- _Work task_:
Repeat each entry exactly. Drop every image.

··· Given information

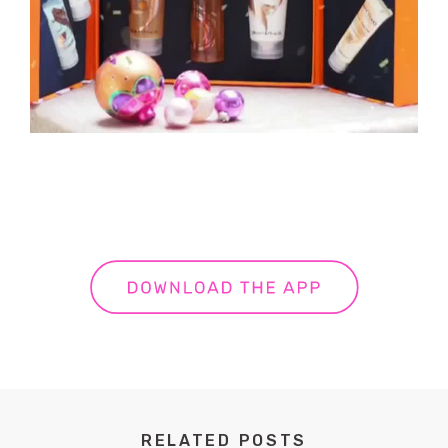
RELATED POSTS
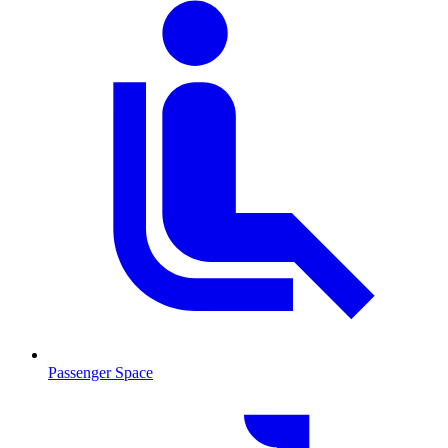
Passenger Space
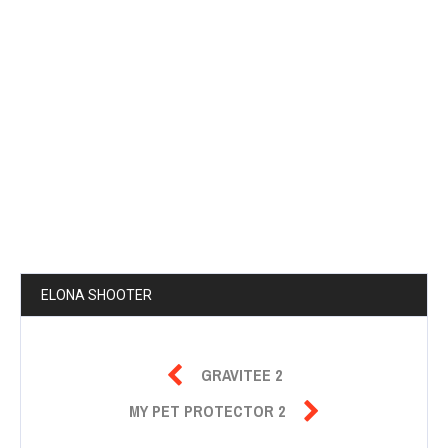
ELONA SHOOTER

GRAVITEE 2

MY PET PROTECTOR 2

······

- _Output for this task_:
RELATED POSTS
Passenger Space
ELONA SHOOTER

GRAVITEE 2

MY PET PROTECTOR 2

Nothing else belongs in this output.